SpaceX's Million Satellite Plan Could Wreck Ground-Based Astronomy, ESO Study Warns
Wide field survey instruments fare even worse. If the satellites run just slightly brighter, a camera like the one inside the Vera C. Rubin Observatory could lose most of its images for hours every night. Reflect Orbital's proposed mirror satellites take things from bad to comical. A single mirror could ruin a Rubin-style observation without ever aiming its beam at an observatory, and with the full fleet of roughly 50,000 mirrors aloft, every image would be lost whenever sunlight hit them. Those mirrors could also make the entire night sky three to four times brighter, washing out faint targets like distant galaxies, Earth-like exoplanets, and asteroids headed our way. ESO says this marks the first time anyone has calculated how constellations raise background sky brightness in this manner.
Hainaut proposes capping the global satellite count at 100,000, provided every spacecraft stays below naked eye visibility from a dark site, though he admits he would prefer 50,000. He describes low Earth orbit as a "celestial seashore," a shared resource that delivers connectivity while preserving humanity's window on the Universe.

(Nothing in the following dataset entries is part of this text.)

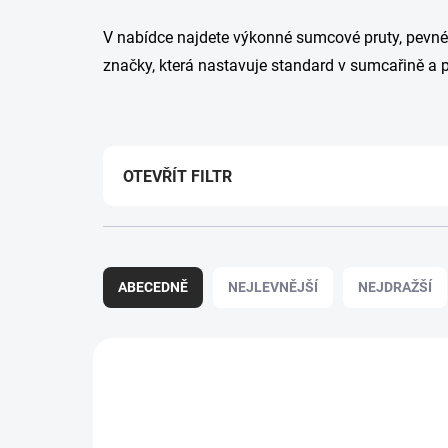
V nabídce najdete výkonné sumcové pruty, pevné na
značky, která nastavuje standard v sumcařině a p
OTEVŘÍT FILTR
Ř
a
ABECEDNĚ
NEJLEVNĚJŠÍ
NEJDRAŽŠÍ
z
e
n
V
í
ý
TIP
8517025
p
p
r
i
o
ZDARMA
s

The findings have already entered the regulatory arena, where ESO, the International Astronomical Union, and the Royal Astronomical Society used them in responses to US Federal Communications Commission filings from SpaceX and Reflect Orbital, laying out the projected field-of-view losses, the sky brightening, and the case for a hard satellite cap. ESO's Betty Kioko says the agency received over 1,800 comments on Reflect Orbital and nearly 1,500 on SpaceX, and she frames the threat to optical astronomy as existential.
Astronomers stress that the stakes reach well beyond their own telescopes. ESO notes that very bright satellites can disrupt biological clocks and ecosystems here on Earth, while the constant launches and reentry burn-ups required to maintain massive fleets add atmospheric pollution. The decision now sits with regulators, who must weigh global connectivity against a night sky that, once lost, will not easily come back.